Hi!
I have two data frames, lets call them df1
and df2
. Both data frames have missing values. If there is a value in df1
, this value should be kept. If there is an NA
in df1
, the value should be filled with the one from df2
. For further analysis, I joined the two data frames.
library(tidyverse)
df = data.frame("id" = c("A1", "A2", "A3", "A11", "A12", "A20", "A31", "A32", "A33"),
"X2004" = c(1, 0.5, 3, NA, 2, 1, 3, NA, 4),
"X2005" = c(1, 2, 2, NA, 2.5, 1, 0.5, NA, 4),
"X2006" = c(2, 1.5, NA, 2, 5, 1.5, NA, 2.5, 4),
"y_2005" = c(0.5, 2, NA, 3, 2.5, 1, 0.5, 2, NA),
"y_2006" = c(1, NA, 1.5, 2, NA, 1.5, 5, 2, 4))
The variables X2004
, X2005
and X2006
are yearly data from df1, the variables y_2005
and y_2006
are from df2. Now I want to fill the missing data of X2005
by y_2005
and X2006
by y_2006
.
In my real data, I would have a lot more years.
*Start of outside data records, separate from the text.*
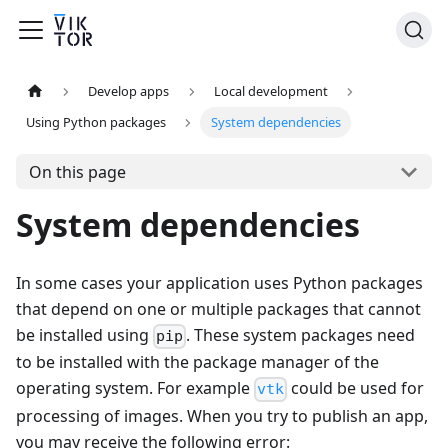
Develop apps
Local development
Using Python packages
System dependencies
On this page
System dependencies
In some cases your application uses Python packages
that depend on one or multiple packages that cannot
be installed using
. These system packages need
pip
to be installed with the package manager of the
operating system. For example
could be used for
vtk
processing of images. When you try to publish an app,
you may receive the following error:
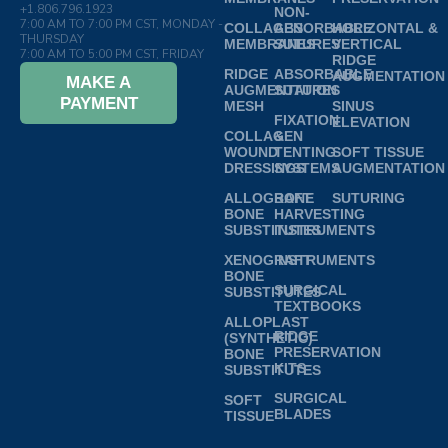
+1.806.796.1923
NON-
7:00 AM TO 7:00 PM CST, MONDAY -
COLLAGEN
ABSORBABLE
HORIZONTAL &
THURSDAY
MEMBRANES
SUTURES
VERTICAL
7:00 AM TO 5:00 PM CST, FRIDAY
RIDGE
RIDGE
ABSORBABLE
AUGMENTATION
MAKE A
AUGMENTATION
SUTURES
PAYMENT
MESH
SINUS
FIXATION
ELEVATION
COLLAGEN
&
WOUND
TENTING
SOFT TISSUE
DRESSINGS
SYSTEMS
AUGMENTATION
ALLOGRAFT
BONE
SUTURING
BONE
HARVESTING
SUBSTITUTES
INSTRUMENTS
XENOGRAFT
INSTRUMENTS
BONE
SURGICAL
SUBSTITUTES
TEXTBOOKS
ALLOPLAST
RIDGE
(SYNTHETIC)
PRESERVATION
BONE
KITS
SUBSTITUTES
SURGICAL
SOFT
BLADES
TISSUE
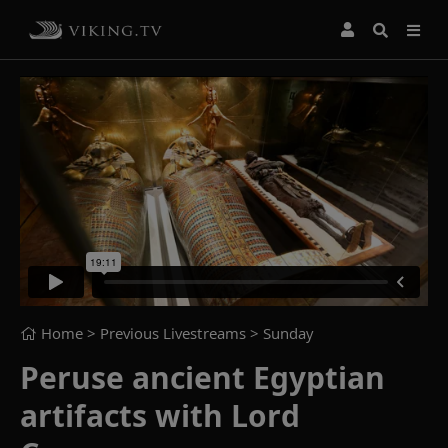
Home
> Previous Livestreams >
Sunday
Peruse ancient Egyptian
artifacts with Lord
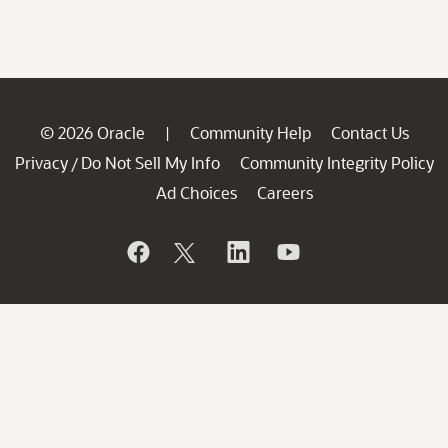
© 2026 Oracle
Community Help
Contact Us
|
Privacy
Do Not Sell My Info
Community Integrity Policy
/
Ad Choices
Careers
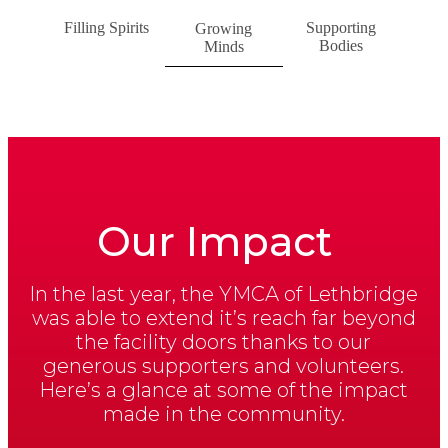
Filling Spirits
Supporting
Growing
Bodies
Minds
Our Impact
In the last year, the YMCA of Lethbridge
was able to extend it’s reach far beyond
the facility doors thanks to our
generous supporters and volunteers.
Here’s a glance at some of the impact
made in the community.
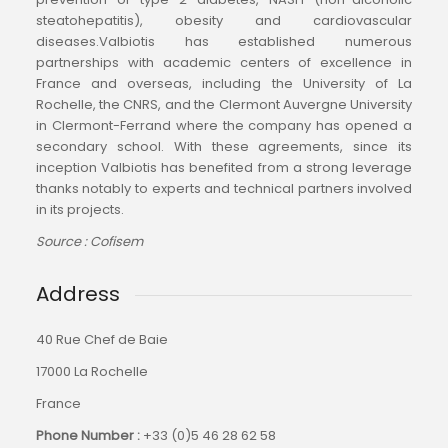
steatohepatitis), obesity and cardiovascular
diseases.Valbiotis has established numerous
partnerships with academic centers of excellence in
France and overseas, including the University of La
Rochelle, the CNRS, and the Clermont Auvergne University
in Clermont-Ferrand where the company has opened a
secondary school. With these agreements, since its
inception Valbiotis has benefited from a strong leverage
thanks notably to experts and technical partners involved
in its projects.
Source : Cofisem
Address
40 Rue Chef de Baie
17000 La Rochelle
France
Phone Number :
+33 (0)
5 46 28 62 58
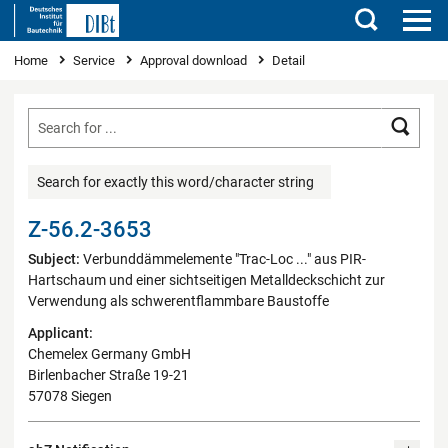
Search
You are here
Home
Service
Approval download
Detail
Searc
Search for exactly this word/character string
Z-56.2-3653
Subject:
Verbunddämmelemente "Trac-Loc ..." aus PIR-
Hartschaum und einer sichtseitigen Metalldeckschicht zur
Verwendung als schwerentflammbare Baustoffe
Applicant:
Chemelex Germany GmbH
Birlenbacher Straße 19-21
57078 Siegen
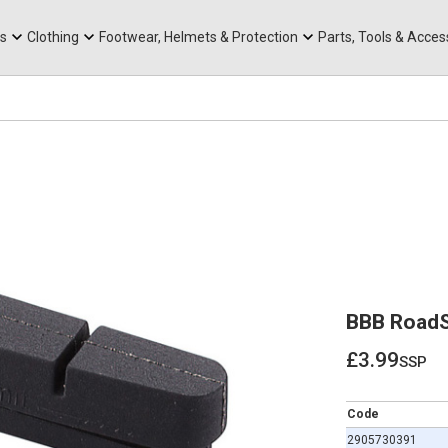
rts
Mountain Ebikes
Tabs
Mountain Bike Frames
Hats, Caps & Buffs
ACR Cone Spacers
s
Clothing
Footwear, Helmets & Protection
Parts, Tools & Acces
BBB RoadS
£3.99
ssp
£3.99
Code
2905730391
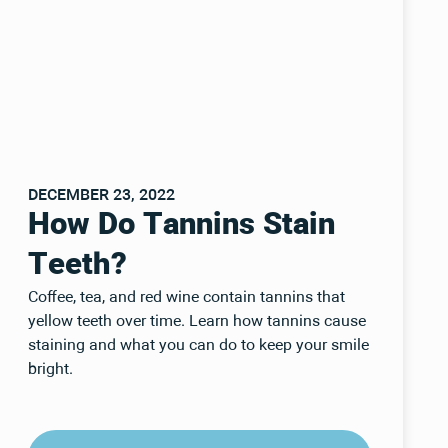
DECEMBER 23, 2022
How Do Tannins Stain
Teeth?
Coffee, tea, and red wine contain tannins that
yellow teeth over time. Learn how tannins cause
staining and what you can do to keep your smile
bright.
Read Post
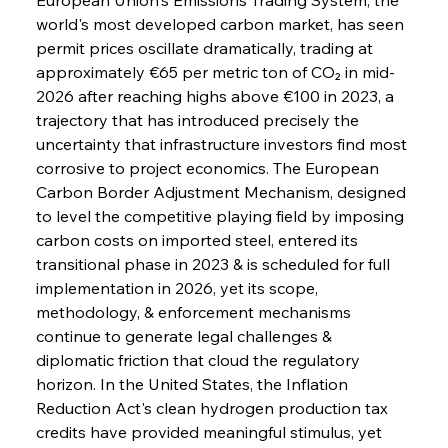
world's most developed carbon market, has seen 
permit prices oscillate dramatically, trading at 
approximately €65 per metric ton of CO₂ in mid-
2026 after reaching highs above €100 in 2023, a 
trajectory that has introduced precisely the 
uncertainty that infrastructure investors find most 
corrosive to project economics. The European 
Carbon Border Adjustment Mechanism, designed 
to level the competitive playing field by imposing 
carbon costs on imported steel, entered its 
transitional phase in 2023 & is scheduled for full 
implementation in 2026, yet its scope, 
methodology, & enforcement mechanisms 
continue to generate legal challenges & 
diplomatic friction that cloud the regulatory 
horizon. In the United States, the Inflation 
Reduction Act's clean hydrogen production tax 
credits have provided meaningful stimulus, yet 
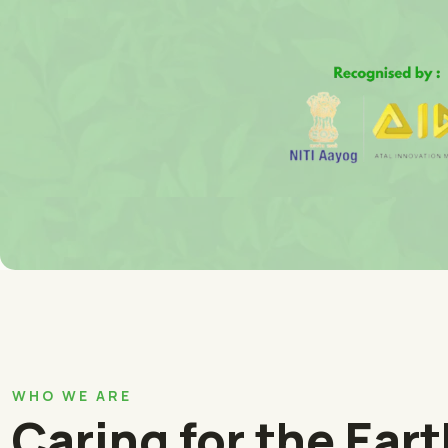
WHO WE ARE
Caring for the Ear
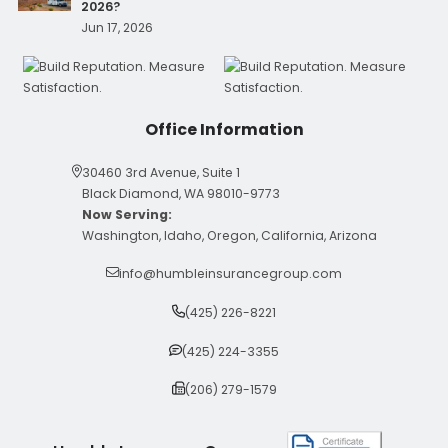
2026?
Jun 17, 2026
Office Information
30460 3rd Avenue, Suite 1
Black Diamond, WA 98010-9773
Now Serving:
Washington, Idaho, Oregon, California, Arizona
info@humbleinsurancegroup.com
(425) 226-8221
(425) 224-3355
(206) 279-1579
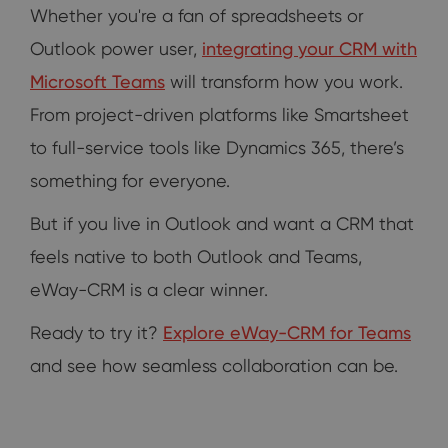
Whether you're a fan of spreadsheets or
Outlook power user,
integrating your CRM with
Microsoft Teams
will transform how you work.
From project-driven platforms like Smartsheet
to full-service tools like Dynamics 365, there’s
something for everyone.
But if you live in Outlook and want a CRM that
feels native to both Outlook and Teams,
eWay-CRM is a clear winner.
Ready to try it?
Explore eWay-CRM for Teams
and see how seamless collaboration can be.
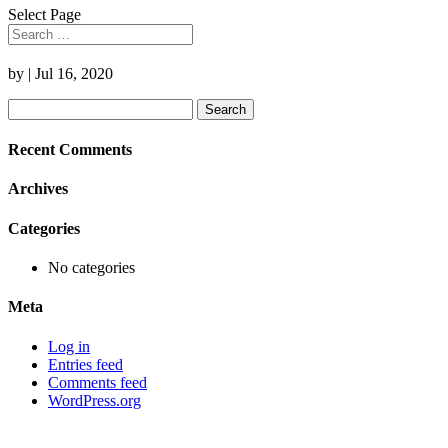
Select Page
by
|
Jul 16, 2020
Search
for:
Recent Comments
Archives
Categories
No categories
Meta
Log in
Entries feed
Comments feed
WordPress.org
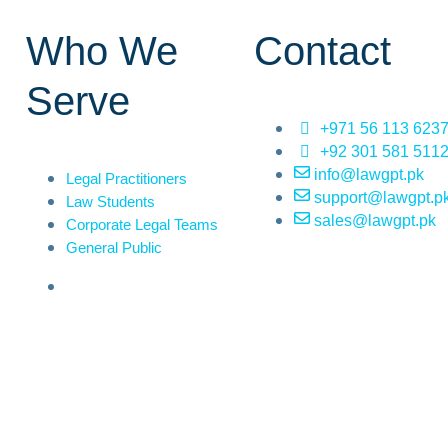
Who We
Contact
Serve
+971 56 113 623
+92 301 581 511
info@lawgpt.pk
Legal Practitioners
support@lawgpt.p
Law Students
sales@lawgpt.pk
Corporate Legal Teams
General Public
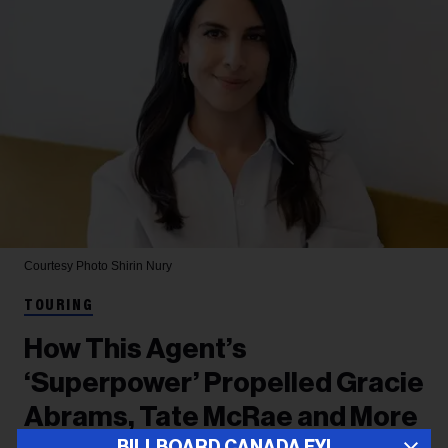
Courtesy Photo
Shirin Nury
TOURING
How This Agent’s
‘Superpower’ Propelled Gracie
Abrams, Tate McRae and More
BILLBOARD CANADA FYI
Because of that, I tried to do a for loop, in which I create the variable names.
# As there are less years in df2, I make a list of all the years contained in df2.
years = df %>% select(starts_with("y_")) # get all the years of df2
names(years) = gsub("y_", "", names(years)) # delete the praefix of the variable name
years = colnames(years) # make a list of the column names
years = as.numeric(years) # define the years as numeric
# now I'm creating an empty data frame for the result of the data imputation
df_joined = data.frame("id" = c("A1", "A2", "A3", "A11", "A12", "A20", "A31", "A32", "A33"))
# that's the loop
for (year in years) {
value_df1 = paste0("X", year) # variable name from df1
value_df2 = paste0("y_", year) # variable name from df2
new_value = paste0("y", year) # define new variable name
df_ = df %>% mutate(new_value = ifelse(!is.na(value_df1), value_df1, value_df2))%>%
select("id", new_value)
df_joined = left_join(df_joined, df_, by = "id") # append the new values to the empty data frame
}
The problem is, that R doesn't understand, that value_df1
and value_df2
are meant to be the variable names, that's why the result is the following:
The mutate()
-function itself works, when I execute the code with specific variables.
df_ = df %>% mutate(y2005= ifelse(!is.na(X2005), X2005, y_2005)) %>%
select("id", y2005)
I also tried it with the merge()
-function, in that case, the variables are named the same:
# create df1 and df2
df1 = data.frame("id" = c("A1", "A2", "A3", "A11", "A12", "A20", "A31", "A32", "A33"),
"X2004" = c(1, 0.5, 3, NA, 2, 1, 3, NA, 4),
"X2005" = c(1, 2, 2, NA, 2.5, 1, 0.5, NA, 4),
"X2006" = c(2, 1.5, NA, 2, 5, 1.5, NA, 2.5, 4))
df2 = data.frame("id" = c("A1", "A2", "A3", "A11", "A12", "A20", "A31", "A32", "A33"),
"X2005" = c(0.5, 2, NA, 3, 2.5, 1, 0.5, 2, NA),
"X2006" = c(1, NA, 1.5, 2, NA, 1.5, 5, 2, 4))
# getting a list of the colnames
col_names = colnames(df2)
# merging df1 and df2
df = merge(df1, df2, by = c(col_names), all.x = TRUE)
If there are values in df1
and df2
, R takes the values from df2
. But I'd like to keep in these cases the values from df1 and only replace the NA
s in df1 by the values from df2
.
Do you have any ideas, how I could solve the problem?